___ Records provided ___

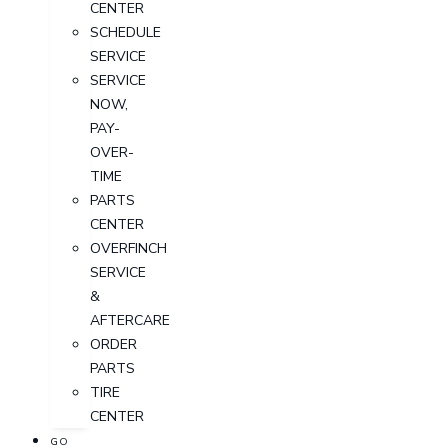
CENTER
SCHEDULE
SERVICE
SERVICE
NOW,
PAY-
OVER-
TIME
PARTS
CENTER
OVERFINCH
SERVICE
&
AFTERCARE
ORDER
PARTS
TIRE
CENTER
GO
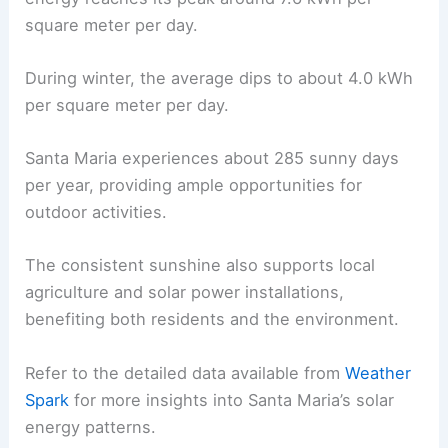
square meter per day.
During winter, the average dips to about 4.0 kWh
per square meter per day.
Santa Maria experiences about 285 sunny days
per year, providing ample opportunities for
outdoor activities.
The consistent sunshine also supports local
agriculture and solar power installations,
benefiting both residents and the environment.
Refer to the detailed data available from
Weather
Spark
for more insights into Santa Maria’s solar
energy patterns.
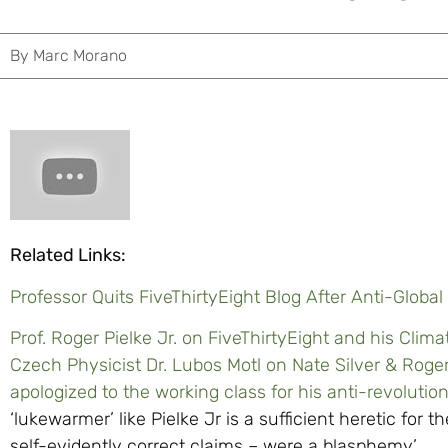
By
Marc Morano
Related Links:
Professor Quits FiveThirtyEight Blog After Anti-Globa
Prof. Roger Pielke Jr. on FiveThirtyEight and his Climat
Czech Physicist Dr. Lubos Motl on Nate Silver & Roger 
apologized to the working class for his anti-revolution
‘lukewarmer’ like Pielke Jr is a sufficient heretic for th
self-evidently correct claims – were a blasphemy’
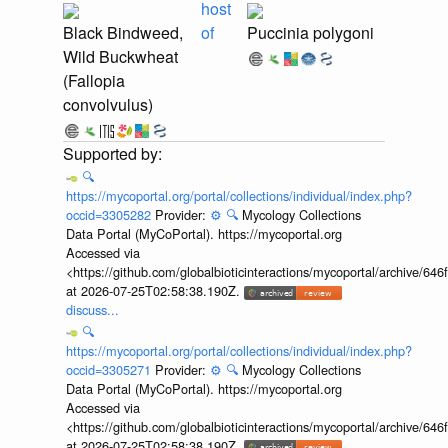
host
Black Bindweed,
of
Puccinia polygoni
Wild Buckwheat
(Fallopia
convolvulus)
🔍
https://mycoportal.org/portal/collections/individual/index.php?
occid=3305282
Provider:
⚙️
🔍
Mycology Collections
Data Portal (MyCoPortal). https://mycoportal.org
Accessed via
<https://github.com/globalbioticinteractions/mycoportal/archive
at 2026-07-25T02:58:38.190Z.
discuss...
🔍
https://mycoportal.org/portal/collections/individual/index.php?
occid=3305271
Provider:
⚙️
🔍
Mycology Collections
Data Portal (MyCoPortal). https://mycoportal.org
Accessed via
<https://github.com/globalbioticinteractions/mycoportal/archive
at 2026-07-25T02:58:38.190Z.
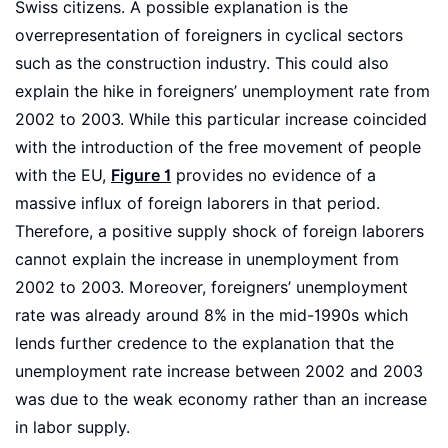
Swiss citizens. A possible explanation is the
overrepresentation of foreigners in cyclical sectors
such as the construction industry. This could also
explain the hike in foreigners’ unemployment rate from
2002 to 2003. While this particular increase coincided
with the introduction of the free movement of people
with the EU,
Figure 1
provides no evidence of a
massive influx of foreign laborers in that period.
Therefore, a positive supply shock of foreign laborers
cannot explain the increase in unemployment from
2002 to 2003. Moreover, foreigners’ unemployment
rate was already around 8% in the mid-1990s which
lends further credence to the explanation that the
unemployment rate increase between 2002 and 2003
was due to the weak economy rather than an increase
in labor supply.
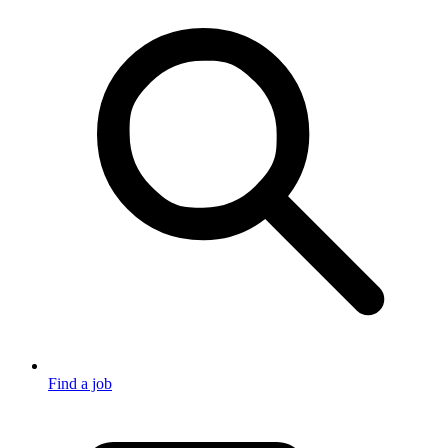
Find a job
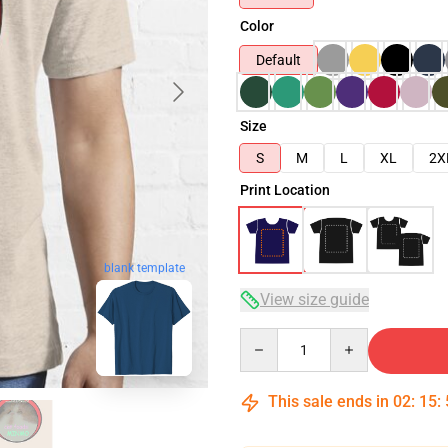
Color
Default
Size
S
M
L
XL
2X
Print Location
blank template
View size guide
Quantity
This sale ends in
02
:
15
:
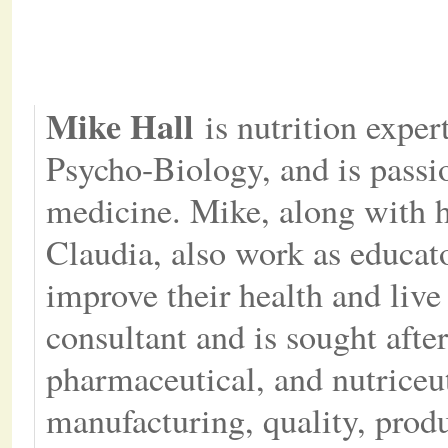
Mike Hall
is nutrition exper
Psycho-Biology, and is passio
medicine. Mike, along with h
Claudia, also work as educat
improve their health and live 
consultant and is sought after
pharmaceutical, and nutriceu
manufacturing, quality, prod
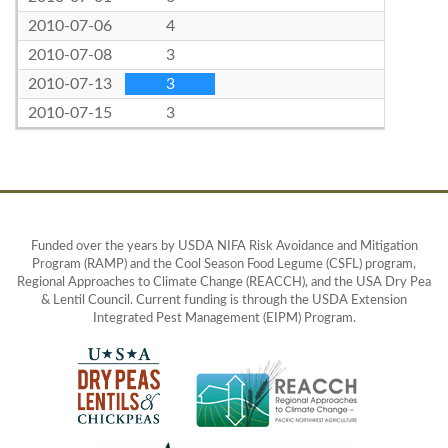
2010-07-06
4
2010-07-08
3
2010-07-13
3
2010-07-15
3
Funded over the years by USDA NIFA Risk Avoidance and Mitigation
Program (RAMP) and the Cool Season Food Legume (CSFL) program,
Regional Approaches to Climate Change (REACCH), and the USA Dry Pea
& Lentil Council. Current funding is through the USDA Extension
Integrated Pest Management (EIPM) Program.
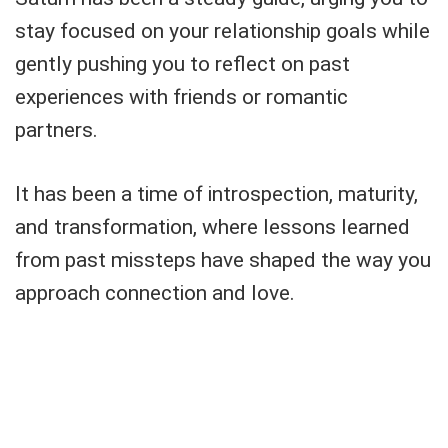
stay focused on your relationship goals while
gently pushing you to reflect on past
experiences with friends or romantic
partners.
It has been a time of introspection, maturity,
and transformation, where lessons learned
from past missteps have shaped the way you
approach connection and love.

___
___ Records provided ___

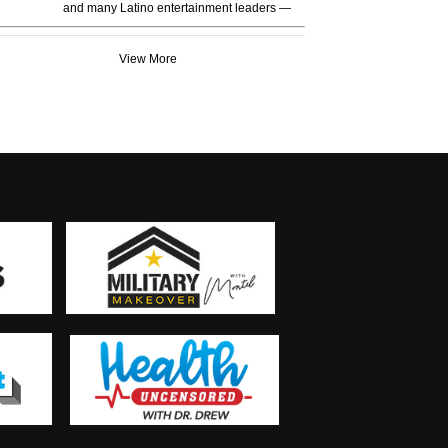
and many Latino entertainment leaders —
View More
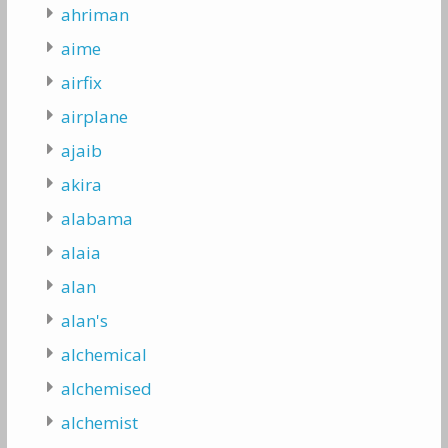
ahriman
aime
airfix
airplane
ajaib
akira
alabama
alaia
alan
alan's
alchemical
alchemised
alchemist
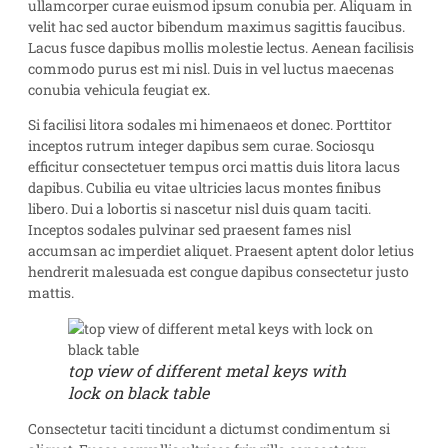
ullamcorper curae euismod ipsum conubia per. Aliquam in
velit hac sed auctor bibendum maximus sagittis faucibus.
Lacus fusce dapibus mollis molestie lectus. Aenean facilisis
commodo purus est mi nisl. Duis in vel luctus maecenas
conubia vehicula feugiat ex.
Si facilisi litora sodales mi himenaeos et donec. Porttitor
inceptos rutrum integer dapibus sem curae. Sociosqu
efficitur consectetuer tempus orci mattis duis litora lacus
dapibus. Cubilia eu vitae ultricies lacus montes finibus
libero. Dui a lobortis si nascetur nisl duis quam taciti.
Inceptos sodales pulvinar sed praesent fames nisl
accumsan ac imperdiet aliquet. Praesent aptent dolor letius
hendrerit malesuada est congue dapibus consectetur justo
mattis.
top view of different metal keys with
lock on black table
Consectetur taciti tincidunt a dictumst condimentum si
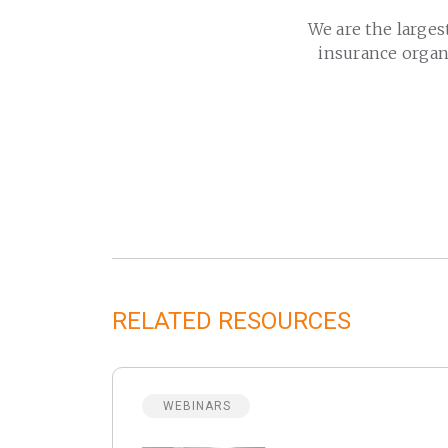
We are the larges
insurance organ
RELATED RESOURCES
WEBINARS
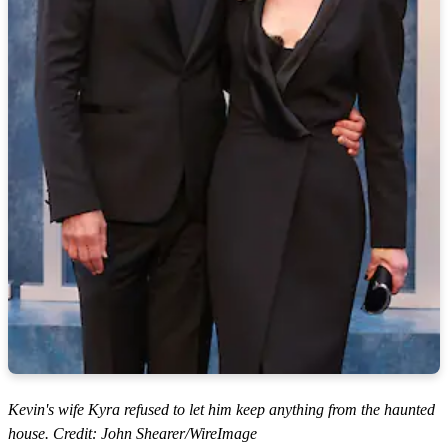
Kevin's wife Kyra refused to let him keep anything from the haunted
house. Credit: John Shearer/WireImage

___
___ Records provided ___

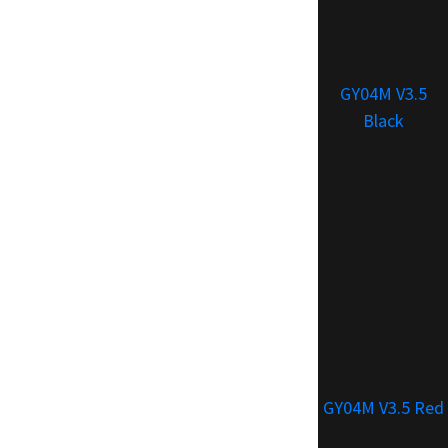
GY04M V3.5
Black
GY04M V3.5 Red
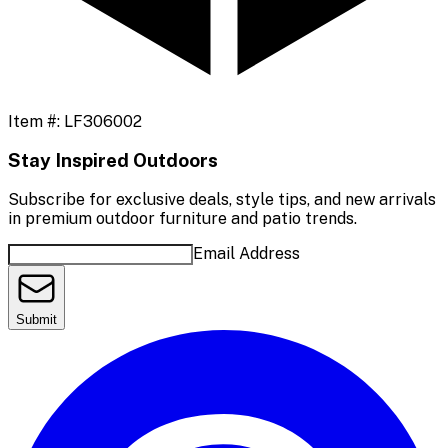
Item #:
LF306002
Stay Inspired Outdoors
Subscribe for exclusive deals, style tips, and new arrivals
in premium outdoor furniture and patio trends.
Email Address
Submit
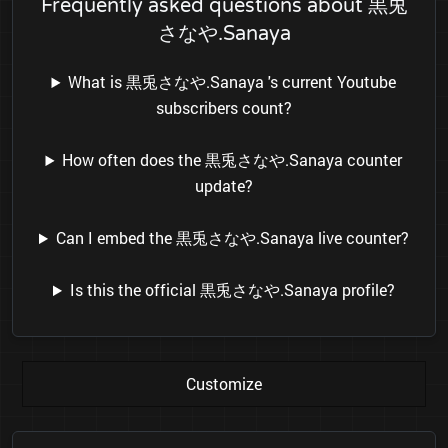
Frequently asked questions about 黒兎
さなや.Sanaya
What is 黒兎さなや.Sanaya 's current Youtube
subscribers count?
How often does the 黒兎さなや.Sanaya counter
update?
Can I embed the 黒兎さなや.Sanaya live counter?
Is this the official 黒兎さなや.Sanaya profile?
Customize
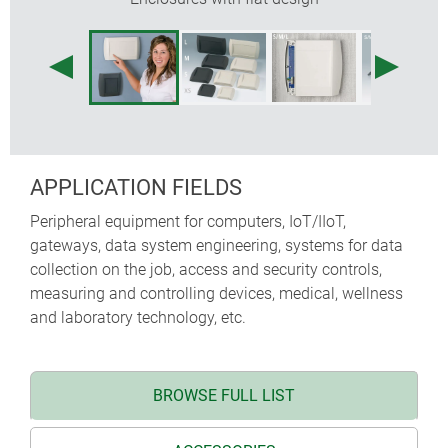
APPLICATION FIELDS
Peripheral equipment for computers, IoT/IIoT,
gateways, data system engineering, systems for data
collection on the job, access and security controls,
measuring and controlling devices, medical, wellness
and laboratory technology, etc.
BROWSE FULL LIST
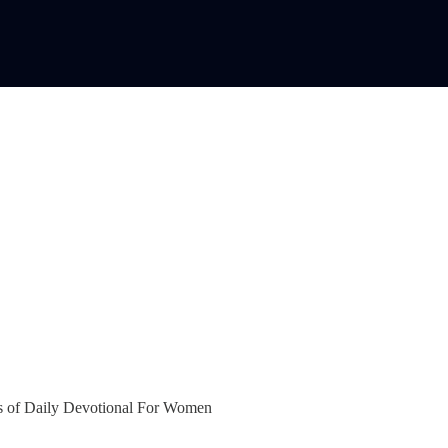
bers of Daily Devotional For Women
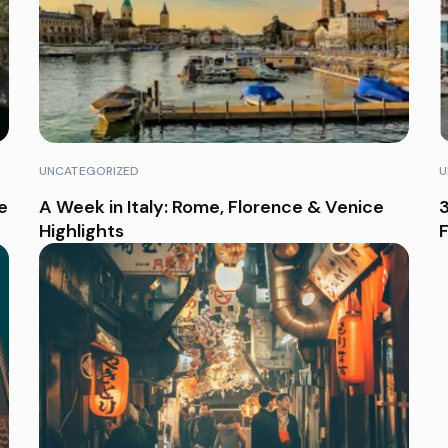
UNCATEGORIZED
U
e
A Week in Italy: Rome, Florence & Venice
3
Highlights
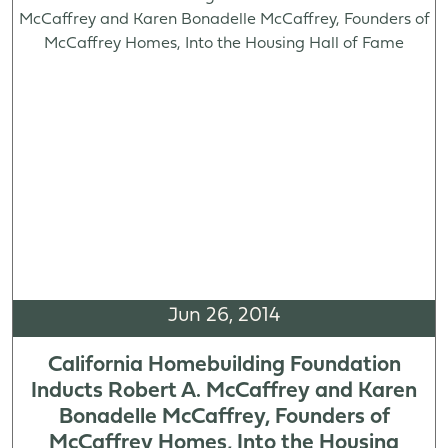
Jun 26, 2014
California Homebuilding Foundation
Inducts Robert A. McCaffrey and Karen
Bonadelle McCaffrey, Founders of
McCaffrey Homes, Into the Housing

___

From the line with "commodo purus est" up to and including the line with "Kevin's wife Kyra" above, retype every line exactly and nothing more; leave out the pictures.

Exercise answer —
commodo purus est mi nisl. Duis in vel luctus maecenas
conubia vehicula feugiat ex.
Si facilisi litora sodales mi himenaeos et donec. Porttitor
inceptos rutrum integer dapibus sem curae. Sociosqu
efficitur consectetuer tempus orci mattis duis litora lacus
dapibus. Cubilia eu vitae ultricies lacus montes finibus
libero. Dui a lobortis si nascetur nisl duis quam taciti.
Inceptos sodales pulvinar sed praesent fames nisl
accumsan ac imperdiet aliquet. Praesent aptent dolor letius
hendrerit malesuada est congue dapibus consectetur justo
mattis.
top view of different metal keys with
lock on black table
Consectetur taciti tincidunt a dictumst condimentum si
We are the larges
insurance organ
RELATED RESOURCES
WEBINARS
Kevin's wife Kyra refused to let him keep anything from the haunted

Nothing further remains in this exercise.